Instructions to follow => Among the records that follow, how many lines include the string "clipped"? Only the number is wanted.

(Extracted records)
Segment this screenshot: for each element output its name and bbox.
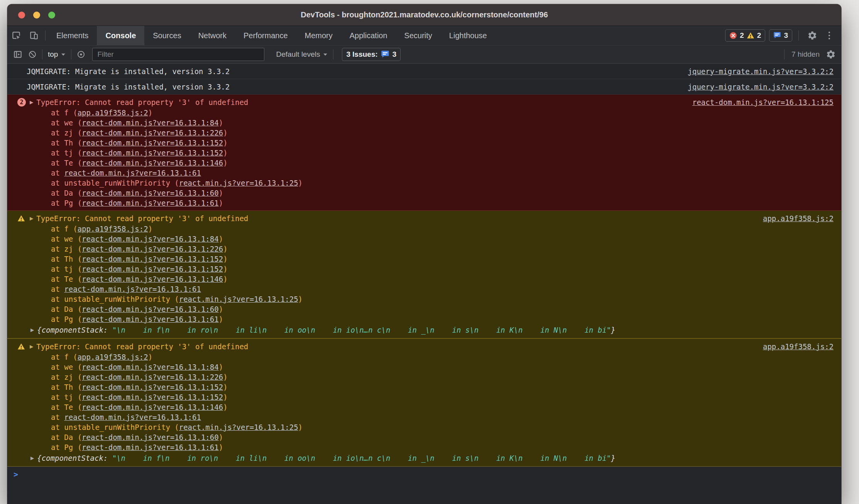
issues-badge[interactable]: 3	[769, 29, 792, 42]
stack-frame-link[interactable]: react-dom.min.js?ver=16.13.1:61	[64, 169, 201, 177]
divider	[784, 49, 785, 59]
stack-frame-link[interactable]: react-dom.min.js?ver=16.13.1:226	[82, 129, 223, 137]
stack-frame-link[interactable]: react-dom.min.js?ver=16.13.1:146	[82, 403, 223, 411]
console-toolbar: top Default levels 3 Issues: 3 7 hidden	[7, 45, 841, 64]
message-source-link[interactable]: app.a19f358.js:2	[754, 341, 834, 352]
stack-frame-link[interactable]: app.a19f358.js:2	[78, 353, 148, 361]
stack-frame-link[interactable]: react-dom.min.js?ver=16.13.1:226	[82, 373, 223, 381]
message-source-link[interactable]: jquery-migrate.min.js?ver=3.3.2:2	[679, 83, 834, 91]
console-prompt[interactable]: >	[7, 467, 841, 504]
stack-frame-link[interactable]: react-dom.min.js?ver=16.13.1:60	[82, 305, 219, 313]
stack-frame: at tj (react-dom.min.js?ver=16.13.1:152)	[7, 264, 834, 274]
stack-frame-link[interactable]: react-dom.min.js?ver=16.13.1:60	[82, 189, 219, 197]
devtools-tab-bar: Elements Console Sources Network Perform…	[7, 26, 841, 45]
tab-sources[interactable]: Sources	[144, 26, 189, 45]
stack-frame-text: at Te (	[51, 275, 82, 283]
window-title: DevTools - broughton2021.maratodev.co.uk…	[7, 10, 841, 19]
tab-memory[interactable]: Memory	[296, 26, 341, 45]
stack-frame: at zj (react-dom.min.js?ver=16.13.1:226)	[7, 372, 834, 382]
tab-elements[interactable]: Elements	[48, 26, 97, 45]
errors-warnings-badge[interactable]: 2 2	[725, 29, 765, 42]
tab-application[interactable]: Application	[341, 26, 396, 45]
stack-frame-link[interactable]: react-dom.min.js?ver=16.13.1:61	[64, 413, 201, 421]
stack-frame-link[interactable]: react-dom.min.js?ver=16.13.1:152	[82, 265, 223, 273]
stack-frame-link[interactable]: react-dom.min.js?ver=16.13.1:84	[82, 235, 219, 243]
stack-frame-text: )	[298, 295, 303, 303]
tab-performance[interactable]: Performance	[235, 26, 296, 45]
stack-frame-link[interactable]: react-dom.min.js?ver=16.13.1:61	[82, 443, 219, 452]
expand-triangle-icon[interactable]: ▶	[30, 453, 34, 463]
stack-frame-link[interactable]: react-dom.min.js?ver=16.13.1:84	[82, 363, 219, 371]
stack-frame-link[interactable]: react-dom.min.js?ver=16.13.1:152	[82, 139, 223, 147]
stack-frame-link[interactable]: app.a19f358.js:2	[78, 225, 148, 233]
warning-stack-trace: at f (app.a19f358.js:2)at we (react-dom.…	[7, 352, 834, 452]
clear-console-button[interactable]	[25, 47, 40, 61]
stack-frame-text: at Da (	[51, 433, 82, 441]
devtools-settings-button[interactable]	[805, 30, 820, 41]
stack-frame: at we (react-dom.min.js?ver=16.13.1:84)	[7, 362, 834, 372]
issues-button-label: 3 Issues:	[346, 50, 377, 59]
error-stack-trace: at f (app.a19f358.js:2)at we (react-dom.…	[7, 108, 834, 208]
stack-frame-link[interactable]: react-dom.min.js?ver=16.13.1:152	[82, 149, 223, 157]
stack-frame-link[interactable]: react.min.js?ver=16.13.1:25	[179, 179, 298, 187]
stack-frame-text: )	[298, 423, 303, 431]
stack-frame-link[interactable]: react-dom.min.js?ver=16.13.1:152	[82, 393, 223, 401]
stack-frame-link[interactable]: react-dom.min.js?ver=16.13.1:61	[82, 199, 219, 207]
message-source-link[interactable]: react-dom.min.js?ver=16.13.1:125	[683, 97, 834, 108]
issues-button-count: 3	[392, 50, 397, 59]
minimize-window-button[interactable]	[33, 12, 40, 19]
create-live-expression-button[interactable]	[74, 47, 88, 61]
clear-circle-slash-icon	[28, 50, 37, 59]
issues-button[interactable]: 3 Issues: 3	[342, 48, 401, 61]
stack-frame-text: )	[223, 373, 227, 381]
stack-frame-link[interactable]: react-dom.min.js?ver=16.13.1:61	[64, 285, 201, 293]
inspect-element-button[interactable]	[7, 26, 25, 45]
stack-frame: at Da (react-dom.min.js?ver=16.13.1:60)	[7, 304, 834, 314]
stack-frame-link[interactable]: react-dom.min.js?ver=16.13.1:152	[82, 255, 223, 263]
expand-triangle-icon[interactable]: ▶	[30, 341, 33, 352]
stack-frame-text: at Th (	[51, 383, 82, 391]
fullscreen-window-button[interactable]	[48, 12, 55, 19]
stack-frame: at Th (react-dom.min.js?ver=16.13.1:152)	[7, 382, 834, 392]
message-source-link[interactable]: jquery-migrate.min.js?ver=3.3.2:2	[679, 67, 834, 76]
expand-triangle-icon[interactable]: ▶	[30, 213, 33, 224]
gear-icon	[826, 49, 836, 59]
javascript-context-selector[interactable]: top	[45, 50, 69, 59]
stack-frame-text: at we (	[51, 363, 82, 371]
tab-network[interactable]: Network	[190, 26, 235, 45]
stack-frame: at Th (react-dom.min.js?ver=16.13.1:152)	[7, 138, 834, 148]
close-window-button[interactable]	[18, 12, 25, 19]
stack-frame-link[interactable]: react-dom.min.js?ver=16.13.1:152	[82, 383, 223, 391]
log-levels-dropdown[interactable]: Default levels	[273, 50, 331, 59]
show-console-sidebar-button[interactable]	[10, 47, 25, 61]
stack-frame: at Da (react-dom.min.js?ver=16.13.1:60)	[7, 432, 834, 442]
stack-frame-link[interactable]: react-dom.min.js?ver=16.13.1:84	[82, 118, 219, 127]
toggle-device-toolbar-button[interactable]	[25, 26, 43, 45]
stack-frame-text: )	[223, 159, 227, 167]
warning-stack-trace: at f (app.a19f358.js:2)at we (react-dom.…	[7, 224, 834, 324]
stack-frame-link[interactable]: react-dom.min.js?ver=16.13.1:226	[82, 245, 223, 253]
stack-frame-link[interactable]: react-dom.min.js?ver=16.13.1:61	[82, 315, 219, 323]
stack-frame-link[interactable]: react-dom.min.js?ver=16.13.1:60	[82, 433, 219, 441]
console-settings-button[interactable]	[823, 47, 838, 61]
stack-frame-text: at Te (	[51, 159, 82, 167]
stack-frame-link[interactable]: react-dom.min.js?ver=16.13.1:146	[82, 275, 223, 283]
tab-console[interactable]: Console	[97, 26, 144, 45]
stack-frame-link[interactable]: app.a19f358.js:2	[78, 108, 148, 117]
stack-frame: at unstable_runWithPriority (react.min.j…	[7, 294, 834, 304]
stack-frame-link[interactable]: react.min.js?ver=16.13.1:25	[179, 295, 298, 303]
message-source-link[interactable]: app.a19f358.js:2	[754, 213, 834, 224]
stack-frame-link[interactable]: react.min.js?ver=16.13.1:25	[179, 423, 298, 431]
expand-triangle-icon[interactable]: ▶	[30, 97, 33, 108]
tab-lighthouse[interactable]: Lighthouse	[441, 26, 495, 45]
expand-triangle-icon[interactable]: ▶	[30, 325, 34, 335]
tab-security[interactable]: Security	[396, 26, 441, 45]
stack-frame-text: )	[219, 235, 223, 243]
devtools-menu-button[interactable]	[823, 32, 835, 39]
stack-frame-link[interactable]: react-dom.min.js?ver=16.13.1:146	[82, 159, 223, 167]
object-property-name: {componentStack:	[37, 452, 112, 464]
stack-frame: at tj (react-dom.min.js?ver=16.13.1:152)	[7, 392, 834, 402]
hidden-messages-count[interactable]: 7 hidden	[791, 50, 820, 59]
console-filter-input[interactable]	[92, 48, 264, 61]
stack-frame-text: at we (	[51, 118, 82, 127]
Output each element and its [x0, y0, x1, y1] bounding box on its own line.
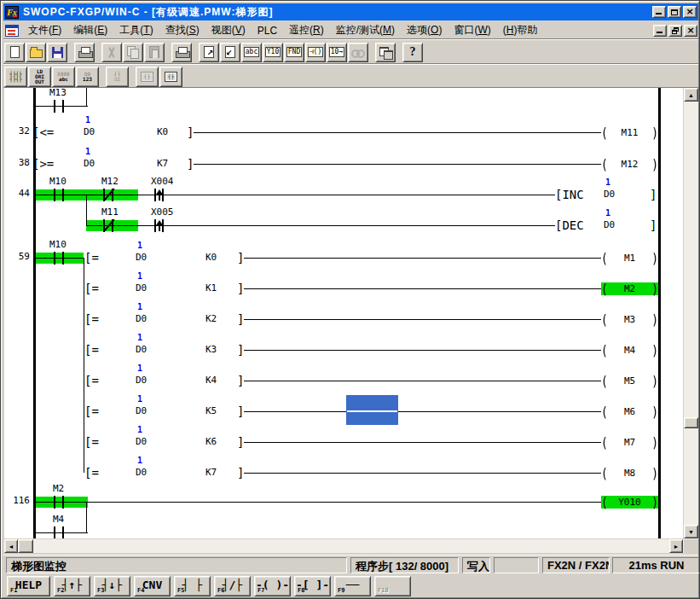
ladder-coil-M1[interactable]: (M1): [601, 252, 658, 265]
device-convert-button[interactable]: 10→: [327, 43, 347, 62]
menu-item-0[interactable]: 文件(F): [22, 21, 67, 39]
fkey-f9-button[interactable]: ──F9: [334, 576, 371, 596]
fkey-f8-button[interactable]: -[ ]-F8: [294, 576, 331, 596]
ladder-coil-M6[interactable]: (M6): [601, 405, 658, 418]
menu-item-3[interactable]: 查找(S): [159, 21, 205, 39]
fkey-f2-button[interactable]: ┤↑├F2: [54, 576, 90, 596]
ladder-contact-no[interactable]: [54, 252, 64, 265]
ladder-contact-pulse[interactable]: [154, 219, 164, 232]
vertical-scrollbar[interactable]: ▲ ▼: [684, 88, 698, 539]
mdi-restore-button[interactable]: [668, 25, 682, 37]
instruction-view-button[interactable]: LDORIOUT: [28, 67, 51, 87]
menu-bar: 文件(F)编辑(E)工具(T)查找(S)视图(V)PLC遥控(R)监控/测试(M…: [3, 22, 698, 39]
ladder-wire: [244, 442, 601, 443]
operand-text: K2: [205, 314, 217, 324]
device-comment-view-button[interactable]: X000abc: [52, 67, 75, 87]
instruction-text: [=: [84, 404, 99, 418]
print-monitor-button[interactable]: [171, 43, 192, 62]
ladder-wire-highlight: [347, 410, 397, 412]
fkey-f1-button[interactable]: HELPF1: [7, 576, 50, 596]
window-switch-button[interactable]: [375, 43, 396, 62]
instruction-text: ]: [237, 374, 244, 387]
fkey-f4-button[interactable]: CNVF4: [134, 576, 171, 596]
minimize-button[interactable]: [652, 6, 666, 18]
mdi-minimize-icon: [657, 32, 662, 33]
ladder-contact-nc[interactable]: [103, 189, 113, 201]
monitor-value: 1: [85, 147, 90, 156]
scroll-right-button[interactable]: ►: [669, 539, 683, 553]
fkey-f3-button[interactable]: ┤↓├F3: [94, 576, 130, 596]
menu-item-8[interactable]: 选项(O): [401, 21, 448, 39]
ladder-coil-M7[interactable]: (M7): [601, 436, 658, 449]
menu-item-10[interactable]: (H)帮助: [497, 21, 544, 39]
ladder-contact-no[interactable]: [54, 100, 64, 113]
help-button[interactable]: ?: [402, 43, 423, 62]
coil-list-button[interactable]: Y10: [263, 43, 283, 62]
menu-item-9[interactable]: 窗口(W): [448, 21, 496, 39]
device-comment-button[interactable]: abc: [241, 43, 262, 62]
maximize-button[interactable]: [668, 6, 681, 18]
paste-button: [144, 43, 165, 62]
function-key-bar: HELPF1┤↑├F2┤↓├F3CNVF4┤ ├F5┤/├F6-( )-F7-[…: [3, 574, 698, 598]
ladder-contact-nc[interactable]: [103, 219, 113, 232]
page-out-button[interactable]: [199, 43, 219, 62]
page-out-icon: [204, 46, 214, 58]
ladder-wire: [244, 258, 601, 259]
instruction-text: [=: [84, 312, 99, 326]
menu-item-7[interactable]: 监控/测试(M): [330, 21, 401, 39]
close-button[interactable]: ×: [683, 6, 697, 18]
horizontal-scrollbar[interactable]: ◄ ►: [4, 539, 684, 553]
menu-item-2[interactable]: 工具(T): [113, 21, 159, 39]
fkey-f6-button[interactable]: ┤/├F6: [214, 576, 251, 596]
save-button[interactable]: [47, 43, 67, 62]
app-icon[interactable]: Fx: [5, 6, 19, 19]
instruction-text: [DEC: [555, 218, 584, 232]
scroll-left-button[interactable]: ◄: [4, 539, 18, 553]
ladder-coil-M3[interactable]: (M3): [601, 313, 658, 326]
ladder-canvas[interactable]: 32384459116M13M10M12X004M11X005M10M2M4[<…: [4, 88, 683, 538]
menu-item-1[interactable]: 编辑(E): [67, 21, 113, 39]
ladder-wire: [244, 350, 601, 351]
new-button[interactable]: [4, 43, 25, 62]
monitor-value: 1: [137, 333, 142, 342]
ladder-view-button[interactable]: ┤├┤├┤├┤├: [4, 67, 27, 87]
instruction-list-button[interactable]: FND: [284, 43, 304, 62]
ladder-contact-no[interactable]: [54, 526, 64, 538]
print-button[interactable]: [74, 43, 95, 62]
ladder-contact-no[interactable]: [54, 189, 64, 201]
coil-label: M3: [608, 315, 651, 325]
mdi-close-button[interactable]: ×: [684, 25, 697, 37]
coil-label: M7: [608, 438, 651, 448]
ladder-coil-M2[interactable]: (M2): [601, 282, 658, 295]
fkey-f5-button[interactable]: ┤ ├F5: [174, 576, 211, 596]
ladder-coil-M12[interactable]: (M12): [601, 158, 658, 171]
register-value-view-button[interactable]: D0123: [76, 67, 99, 87]
ladder-coil-M8[interactable]: (M8): [601, 467, 658, 480]
scroll-up-button[interactable]: ▲: [684, 88, 698, 102]
vertical-scroll-thumb[interactable]: [684, 417, 698, 428]
monitor-value: 1: [605, 177, 610, 187]
used-device-list-button[interactable]: ⊣(): [305, 43, 326, 62]
instruction-text: [INC: [555, 188, 584, 201]
page-in-button[interactable]: [220, 43, 240, 62]
menu-item-6[interactable]: 遥控(R): [283, 21, 330, 39]
ladder-contact-no[interactable]: [54, 496, 64, 509]
ladder-coil-Y010[interactable]: (Y010): [601, 496, 658, 509]
fkey-f7-button[interactable]: -( )-F7: [254, 576, 291, 596]
monitor-start-button[interactable]: ┤├: [159, 67, 182, 87]
operand-text: K1: [205, 283, 217, 294]
menu-item-4[interactable]: 视图(V): [205, 21, 252, 39]
ladder-coil-M11[interactable]: (M11): [601, 126, 658, 139]
operand-text: D0: [604, 189, 615, 200]
ladder-contact-pulse[interactable]: [154, 189, 164, 201]
menu-item-5[interactable]: PLC: [252, 23, 283, 38]
instruction-text: ]: [237, 435, 244, 449]
ladder-coil-M5[interactable]: (M5): [601, 375, 658, 387]
ladder-coil-M4[interactable]: (M4): [601, 344, 658, 357]
open-button[interactable]: [26, 43, 46, 62]
document-icon[interactable]: [5, 25, 19, 37]
mdi-minimize-button[interactable]: [653, 25, 667, 37]
status-spare: [494, 557, 539, 573]
scroll-down-button[interactable]: ▼: [684, 525, 698, 538]
horizontal-scroll-thumb[interactable]: [18, 539, 33, 553]
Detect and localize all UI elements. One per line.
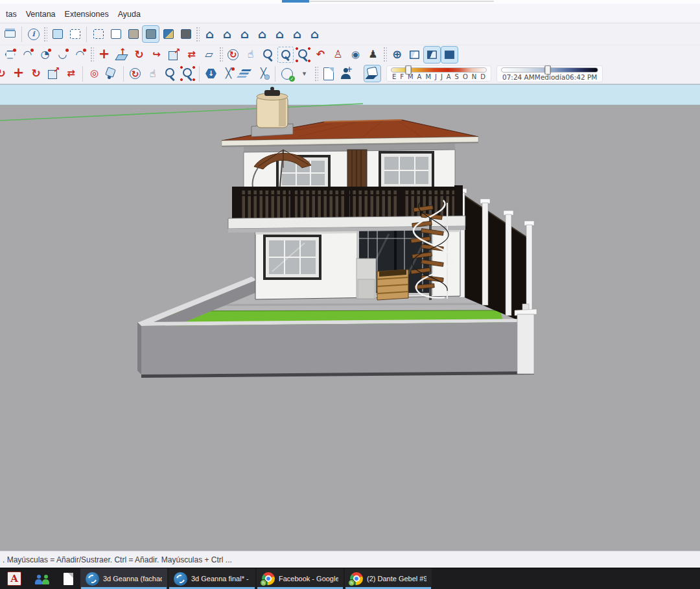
- arc-pie-icon: ◔: [37, 47, 53, 63]
- toolbar-separator: [123, 66, 124, 82]
- look-around-button[interactable]: ◉: [347, 46, 364, 64]
- account-menu-button[interactable]: ▾: [296, 65, 313, 82]
- style-shaded-textures-button[interactable]: [142, 25, 159, 43]
- toolbar-drag-handle[interactable]: [196, 27, 200, 42]
- viewport-canvas[interactable]: [0, 84, 700, 551]
- sketchup-window-1-taskbar-item[interactable]: 3d Geanna (fachad...: [80, 568, 167, 589]
- display-section-fill-button[interactable]: [441, 46, 458, 64]
- toolbar-drag-handle[interactable]: [219, 47, 223, 62]
- account-button[interactable]: [278, 65, 296, 82]
- menu-item-ayuda[interactable]: Ayuda: [113, 8, 145, 20]
- style-monochrome-button[interactable]: [177, 25, 194, 43]
- rotate-alt-button[interactable]: ↻: [27, 65, 45, 82]
- scale-alt-button[interactable]: ↗: [45, 65, 62, 82]
- flip-alt-button[interactable]: ⇄: [62, 65, 80, 82]
- view-left-button[interactable]: ⌂: [288, 25, 306, 43]
- view-back-icon: ⌂: [272, 26, 288, 42]
- month-slider-handle[interactable]: [406, 65, 412, 75]
- move-alt-button[interactable]: +: [10, 65, 27, 82]
- section-plane-button[interactable]: ⊕: [388, 46, 406, 64]
- time-slider-handle[interactable]: [545, 65, 551, 75]
- zoom-alt-button[interactable]: [161, 65, 179, 82]
- walk-button[interactable]: ♟: [364, 46, 382, 64]
- display-section-planes-icon: [406, 47, 423, 63]
- clipped-tool-button[interactable]: ↻: [0, 65, 10, 82]
- paint-bucket-button[interactable]: [103, 65, 121, 82]
- view-front-button[interactable]: ⌂: [236, 25, 253, 43]
- zoom-button[interactable]: [259, 46, 277, 64]
- style-xray-button[interactable]: [49, 25, 66, 43]
- extension-tool-a-button[interactable]: ╳: [220, 65, 237, 82]
- time-slider-track[interactable]: [501, 67, 598, 73]
- position-camera-button[interactable]: ♙: [329, 46, 347, 64]
- view-bottom-button[interactable]: ⌂: [306, 25, 323, 43]
- style-shaded-button[interactable]: [124, 25, 142, 43]
- document-app-taskbar-item[interactable]: [58, 568, 79, 589]
- print-icon: [2, 26, 18, 42]
- zoom-window-button[interactable]: [277, 46, 294, 64]
- chrome-window-2-taskbar-item[interactable]: h(2) Dante Gebel #95...: [345, 568, 432, 589]
- menu-item-tas[interactable]: tas: [1, 8, 21, 20]
- push-pull-button[interactable]: ↑: [113, 46, 130, 64]
- shadow-month-slider: EFMAMJJASOND: [386, 65, 491, 82]
- clipped-tool-icon: ↻: [0, 65, 9, 82]
- layers-stack-icon: [238, 65, 254, 82]
- zoom-extents-alt-button[interactable]: [179, 65, 196, 82]
- follow-me-button[interactable]: ↪: [148, 46, 165, 64]
- orbit-alt-button[interactable]: ↻: [126, 65, 144, 82]
- rotated-rectangle-button[interactable]: ▱: [200, 46, 218, 64]
- flip-button[interactable]: ⇄: [183, 46, 200, 64]
- extension-tool-b-button[interactable]: ╳: [255, 65, 272, 82]
- month-label: E: [392, 73, 396, 80]
- view-back-button[interactable]: ⌂: [271, 25, 288, 43]
- time-noon-label: Mediodía: [535, 73, 566, 81]
- toolbar-drag-handle[interactable]: [314, 66, 318, 82]
- model-info-button[interactable]: [25, 25, 42, 43]
- toggle-shadows-button[interactable]: [364, 65, 381, 82]
- display-section-cuts-button[interactable]: [423, 46, 441, 64]
- arc-3point-button[interactable]: ◠: [71, 46, 89, 64]
- scale-button[interactable]: ↗: [165, 46, 183, 64]
- arc-pie-button[interactable]: ◔: [36, 46, 54, 64]
- month-label: J: [435, 73, 437, 80]
- menu-item-extensiones[interactable]: Extensiones: [60, 8, 113, 20]
- style-hidden-line-button[interactable]: [107, 25, 124, 43]
- new-document-button[interactable]: [320, 65, 337, 82]
- print-button[interactable]: [1, 25, 19, 43]
- zoom-previous-button[interactable]: ↶: [312, 46, 329, 64]
- layers-stack-button[interactable]: [237, 65, 255, 82]
- view-bottom-icon: ⌂: [307, 26, 323, 42]
- view-top-button[interactable]: ⌂: [218, 25, 236, 43]
- month-slider-track[interactable]: [391, 67, 487, 73]
- arc-2point-button[interactable]: ◠: [19, 46, 36, 64]
- time-start-label: 07:24 AM: [502, 73, 535, 81]
- style-wireframe-button[interactable]: [89, 25, 107, 43]
- pan-button[interactable]: ☝: [242, 46, 259, 64]
- toolbar-drag-handle[interactable]: [383, 47, 387, 62]
- polygon-button[interactable]: [1, 46, 19, 64]
- arc-center-button[interactable]: ◡: [54, 46, 71, 64]
- chrome-window-1-taskbar-item[interactable]: hFacebook - Google ...: [257, 568, 344, 589]
- contacts-app-taskbar-item[interactable]: [29, 568, 56, 589]
- tape-measure-button[interactable]: ◎: [86, 65, 103, 82]
- toolbar-separator: [82, 66, 83, 82]
- style-back-edges-button[interactable]: [66, 25, 84, 43]
- sketchup-window-2-taskbar-item[interactable]: 3d Geanna final* - ...: [169, 568, 255, 589]
- view-iso-button[interactable]: ⌂: [201, 25, 218, 43]
- orbit-button[interactable]: ↻: [224, 46, 242, 64]
- style-textured-alt-button[interactable]: [159, 25, 177, 43]
- section-plane-icon: ⊕: [389, 47, 405, 63]
- pan-alt-button[interactable]: ☝: [144, 65, 161, 82]
- menu-item-ventana[interactable]: Ventana: [21, 8, 60, 20]
- zoom-extents-button[interactable]: [294, 46, 312, 64]
- style-textured-alt-icon: [160, 26, 176, 42]
- autocad-app-taskbar-item[interactable]: A: [1, 568, 27, 589]
- toolbar-drag-handle[interactable]: [90, 47, 94, 62]
- add-collaborator-button[interactable]: +: [337, 65, 355, 82]
- view-right-button[interactable]: ⌂: [253, 25, 271, 43]
- display-section-planes-button[interactable]: [406, 46, 423, 64]
- move-button[interactable]: +: [95, 46, 113, 64]
- rotate-button[interactable]: ↻: [130, 46, 148, 64]
- component-download-button[interactable]: ↓: [202, 65, 220, 82]
- toolbar-drag-handle[interactable]: [43, 27, 47, 42]
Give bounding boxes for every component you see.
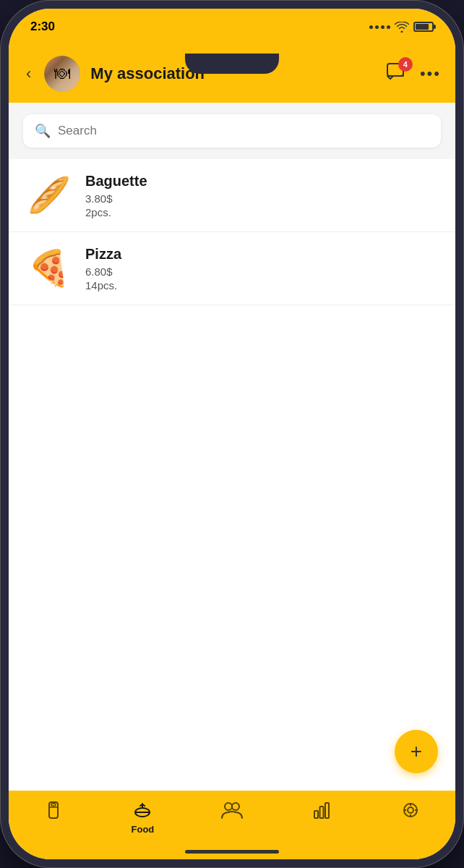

Task solution => 2